Case study: A 37 year old woman with a history of migraines presented to an urgent care center with an atypical headache. She had awakened with the headache, an uncommon occurrence for her. Although severe, the headache was different in character compared with her usual migraine headaches and was unrelieved by her usual migraine medication. Careful investigation revealed that she had used permethrin, applying it her skin from neck to feet prior to going to bed the previous night. The patient had consulted a family nurse practitioner (FNP), at her place of employment, for an “ugly” rash. The FNP had correctly diagnosed the rash as astineacorporis but prescribed treatment indicated for scabies. The patient’s headache was successfully treated with Toradol and intravenous fluid bolus.

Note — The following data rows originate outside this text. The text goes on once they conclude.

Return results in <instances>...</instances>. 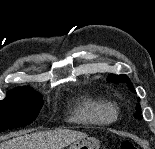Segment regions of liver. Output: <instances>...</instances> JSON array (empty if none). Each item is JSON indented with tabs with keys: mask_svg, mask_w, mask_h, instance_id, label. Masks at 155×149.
<instances>
[{
	"mask_svg": "<svg viewBox=\"0 0 155 149\" xmlns=\"http://www.w3.org/2000/svg\"><path fill=\"white\" fill-rule=\"evenodd\" d=\"M86 137V133L60 128L16 136L0 143V149H63Z\"/></svg>",
	"mask_w": 155,
	"mask_h": 149,
	"instance_id": "6515ba94",
	"label": "liver"
}]
</instances>
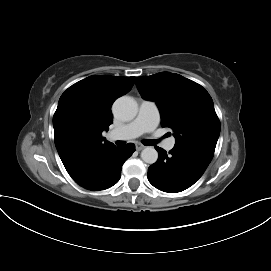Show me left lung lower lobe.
<instances>
[{"label":"left lung lower lobe","mask_w":271,"mask_h":271,"mask_svg":"<svg viewBox=\"0 0 271 271\" xmlns=\"http://www.w3.org/2000/svg\"><path fill=\"white\" fill-rule=\"evenodd\" d=\"M158 160L148 169V180L157 189L176 193L192 186L204 173L213 154L203 150L174 146L169 154L159 147Z\"/></svg>","instance_id":"obj_1"}]
</instances>
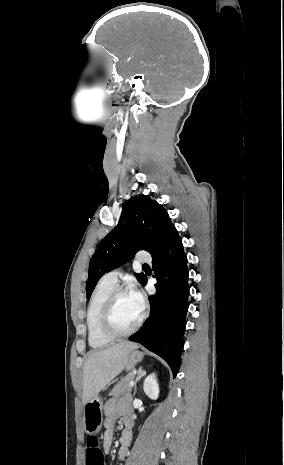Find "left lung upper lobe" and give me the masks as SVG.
Here are the masks:
<instances>
[{"instance_id": "obj_1", "label": "left lung upper lobe", "mask_w": 284, "mask_h": 465, "mask_svg": "<svg viewBox=\"0 0 284 465\" xmlns=\"http://www.w3.org/2000/svg\"><path fill=\"white\" fill-rule=\"evenodd\" d=\"M175 230L167 211L149 196H135L126 201L117 226L102 240L92 256L86 283L87 298L102 275L132 259L138 250L155 255ZM136 277L142 283L146 276L136 274Z\"/></svg>"}]
</instances>
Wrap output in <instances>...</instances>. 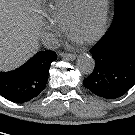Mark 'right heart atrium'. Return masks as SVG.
<instances>
[{
  "instance_id": "obj_1",
  "label": "right heart atrium",
  "mask_w": 135,
  "mask_h": 135,
  "mask_svg": "<svg viewBox=\"0 0 135 135\" xmlns=\"http://www.w3.org/2000/svg\"><path fill=\"white\" fill-rule=\"evenodd\" d=\"M45 28L46 30L50 31L55 37H58L61 34L59 26L52 21L45 22Z\"/></svg>"
}]
</instances>
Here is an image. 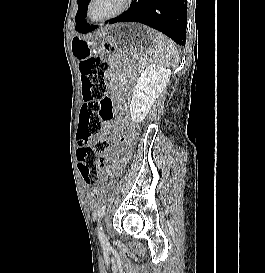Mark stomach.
<instances>
[{
  "label": "stomach",
  "instance_id": "stomach-1",
  "mask_svg": "<svg viewBox=\"0 0 265 273\" xmlns=\"http://www.w3.org/2000/svg\"><path fill=\"white\" fill-rule=\"evenodd\" d=\"M147 25H106V30H100L103 41L108 40L113 45H127L128 49H147L148 35H154V30H147ZM119 40V41H118ZM96 43L75 37L72 50L79 59L92 50ZM132 56H145V51H132Z\"/></svg>",
  "mask_w": 265,
  "mask_h": 273
}]
</instances>
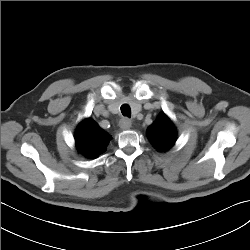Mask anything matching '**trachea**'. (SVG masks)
Instances as JSON below:
<instances>
[{"label":"trachea","mask_w":250,"mask_h":250,"mask_svg":"<svg viewBox=\"0 0 250 250\" xmlns=\"http://www.w3.org/2000/svg\"><path fill=\"white\" fill-rule=\"evenodd\" d=\"M120 109H121V113L124 116L131 117V108L129 105L123 104Z\"/></svg>","instance_id":"obj_1"}]
</instances>
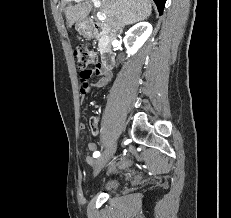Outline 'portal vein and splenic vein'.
Instances as JSON below:
<instances>
[{"label":"portal vein and splenic vein","instance_id":"portal-vein-and-splenic-vein-1","mask_svg":"<svg viewBox=\"0 0 231 218\" xmlns=\"http://www.w3.org/2000/svg\"><path fill=\"white\" fill-rule=\"evenodd\" d=\"M76 1H80V0H76ZM93 1V3H94V6L95 7H100L101 6V2L99 1V0H92ZM97 18L99 19V20H105V18H106V15L104 14V13H101V12H98L97 13Z\"/></svg>","mask_w":231,"mask_h":218}]
</instances>
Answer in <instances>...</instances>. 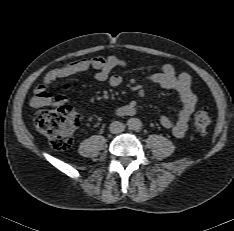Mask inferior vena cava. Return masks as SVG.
Here are the masks:
<instances>
[{"label": "inferior vena cava", "mask_w": 234, "mask_h": 231, "mask_svg": "<svg viewBox=\"0 0 234 231\" xmlns=\"http://www.w3.org/2000/svg\"><path fill=\"white\" fill-rule=\"evenodd\" d=\"M110 132L113 134H119L124 131L125 125L122 122L114 121L110 124Z\"/></svg>", "instance_id": "inferior-vena-cava-1"}]
</instances>
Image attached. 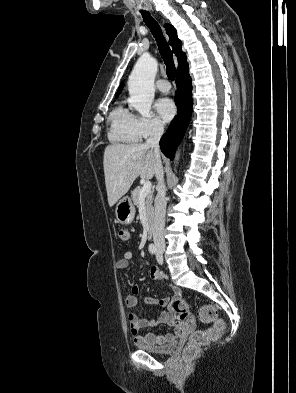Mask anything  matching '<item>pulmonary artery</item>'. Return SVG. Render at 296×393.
Masks as SVG:
<instances>
[{
  "mask_svg": "<svg viewBox=\"0 0 296 393\" xmlns=\"http://www.w3.org/2000/svg\"><path fill=\"white\" fill-rule=\"evenodd\" d=\"M156 87H157V89H158L159 91H161V92H163V93H167V92H169L170 89H171V85H170L169 81L166 80V79H159V80L156 82Z\"/></svg>",
  "mask_w": 296,
  "mask_h": 393,
  "instance_id": "pulmonary-artery-1",
  "label": "pulmonary artery"
}]
</instances>
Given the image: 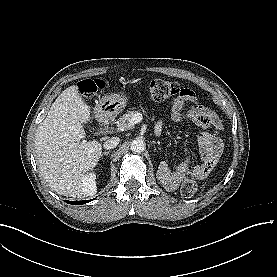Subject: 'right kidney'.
Instances as JSON below:
<instances>
[{"mask_svg":"<svg viewBox=\"0 0 277 277\" xmlns=\"http://www.w3.org/2000/svg\"><path fill=\"white\" fill-rule=\"evenodd\" d=\"M96 175L94 173H88L83 179H82V190L88 194L93 195L97 191L96 186Z\"/></svg>","mask_w":277,"mask_h":277,"instance_id":"right-kidney-1","label":"right kidney"}]
</instances>
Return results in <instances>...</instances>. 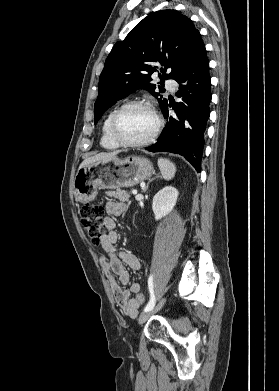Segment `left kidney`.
Segmentation results:
<instances>
[{"label": "left kidney", "instance_id": "5707ae66", "mask_svg": "<svg viewBox=\"0 0 279 391\" xmlns=\"http://www.w3.org/2000/svg\"><path fill=\"white\" fill-rule=\"evenodd\" d=\"M179 192L172 186H166L161 189L153 198L152 209L155 214V220L168 215L176 205Z\"/></svg>", "mask_w": 279, "mask_h": 391}]
</instances>
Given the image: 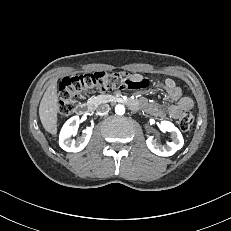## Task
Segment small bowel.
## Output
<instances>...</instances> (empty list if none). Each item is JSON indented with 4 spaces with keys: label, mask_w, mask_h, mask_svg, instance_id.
I'll return each mask as SVG.
<instances>
[{
    "label": "small bowel",
    "mask_w": 231,
    "mask_h": 231,
    "mask_svg": "<svg viewBox=\"0 0 231 231\" xmlns=\"http://www.w3.org/2000/svg\"><path fill=\"white\" fill-rule=\"evenodd\" d=\"M133 78L137 81L143 79L140 74H133ZM157 87L165 91L171 104L169 106L153 104L145 99L136 102L137 107L144 110L147 114L155 117L168 116L172 119H177L183 111H189L193 108L192 99L183 96L181 88L173 80L165 79L159 82Z\"/></svg>",
    "instance_id": "obj_1"
}]
</instances>
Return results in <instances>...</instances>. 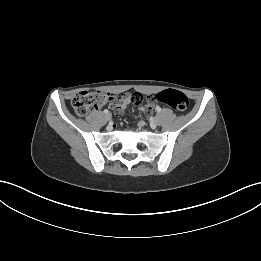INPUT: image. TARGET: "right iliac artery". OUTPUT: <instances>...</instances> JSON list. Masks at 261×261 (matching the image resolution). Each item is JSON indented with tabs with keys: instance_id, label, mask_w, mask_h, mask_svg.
Instances as JSON below:
<instances>
[{
	"instance_id": "82829eb1",
	"label": "right iliac artery",
	"mask_w": 261,
	"mask_h": 261,
	"mask_svg": "<svg viewBox=\"0 0 261 261\" xmlns=\"http://www.w3.org/2000/svg\"><path fill=\"white\" fill-rule=\"evenodd\" d=\"M104 113H106V114H107V113H108V110H107V109H105V110H104Z\"/></svg>"
}]
</instances>
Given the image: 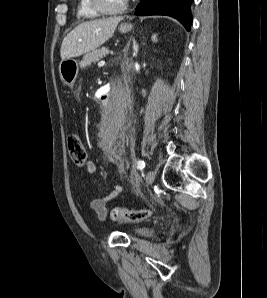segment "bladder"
Wrapping results in <instances>:
<instances>
[{"label": "bladder", "instance_id": "1", "mask_svg": "<svg viewBox=\"0 0 267 298\" xmlns=\"http://www.w3.org/2000/svg\"><path fill=\"white\" fill-rule=\"evenodd\" d=\"M133 233L136 236L143 237V238H150L153 235V231L151 228L148 227H139L133 230Z\"/></svg>", "mask_w": 267, "mask_h": 298}]
</instances>
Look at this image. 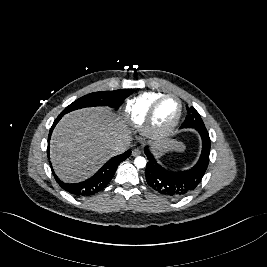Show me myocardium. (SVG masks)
Returning <instances> with one entry per match:
<instances>
[{"instance_id": "1", "label": "myocardium", "mask_w": 267, "mask_h": 267, "mask_svg": "<svg viewBox=\"0 0 267 267\" xmlns=\"http://www.w3.org/2000/svg\"><path fill=\"white\" fill-rule=\"evenodd\" d=\"M167 98H174L177 100L178 105H179L178 114L174 122L169 127L165 129H157L154 126L155 115H156L159 105ZM182 114H183V103L181 99L176 94H172V93L163 94L151 104L146 114L145 120L142 124L143 132L147 137L151 139H155V140L163 139L171 135L175 131V129L177 128V126L179 125L181 121Z\"/></svg>"}]
</instances>
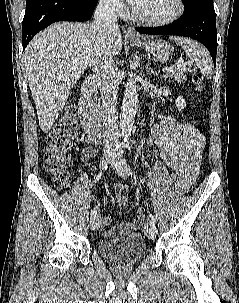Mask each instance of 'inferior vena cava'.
<instances>
[{"label": "inferior vena cava", "instance_id": "obj_1", "mask_svg": "<svg viewBox=\"0 0 239 303\" xmlns=\"http://www.w3.org/2000/svg\"><path fill=\"white\" fill-rule=\"evenodd\" d=\"M114 0H99L94 13V22L98 34L103 37L108 30L116 27L117 16ZM93 68L99 79L102 100L104 132L103 144L105 150H118L120 148L118 133L117 112V80L116 66L113 56L101 50L97 52L93 60Z\"/></svg>", "mask_w": 239, "mask_h": 303}]
</instances>
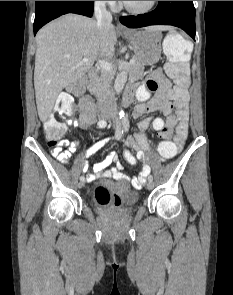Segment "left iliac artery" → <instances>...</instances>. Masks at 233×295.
Masks as SVG:
<instances>
[{
    "label": "left iliac artery",
    "mask_w": 233,
    "mask_h": 295,
    "mask_svg": "<svg viewBox=\"0 0 233 295\" xmlns=\"http://www.w3.org/2000/svg\"><path fill=\"white\" fill-rule=\"evenodd\" d=\"M122 123H123V128L125 131L129 130V121L127 117H123L122 119ZM148 180L149 181H153V177L151 175L148 176Z\"/></svg>",
    "instance_id": "left-iliac-artery-1"
}]
</instances>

Permethrin: Permethrin is a neurotoxin, used extensively as a pesticide and insect repellent. It is classified as a restricted use pesticide (RUP) by the Environmental Protection Agency (EPA) due to its toxic effects on aquatic life and beneficial insects, such as honey bees.¹ Although little is known about its neurotoxicity in humans,² permethrin is first line treatment for scabies, considered safe for infants as young as two months old.³ Systemic adverse events are reportedly rare, but do include headache.⁴

Discussion: Adverse drug events (ADEs) resulting from errors, considered preventable ADEs, are associated with unacceptable costs to the US healthcare system, in addition to inordinate pain and suffering.⁵ A preventable (ADE) resulting from the wrong medication being prescribed for a correctly diagnosed condition could potentially be avoided by the inclusion of a diagnoses on medication prescriptions. Error checks built into software systems could alert practitioners and/or pharmacists of a mismatch between medication and indication. Further research is needed to investigate the feasibility and value of potential interventions for reducing preventable ADEs.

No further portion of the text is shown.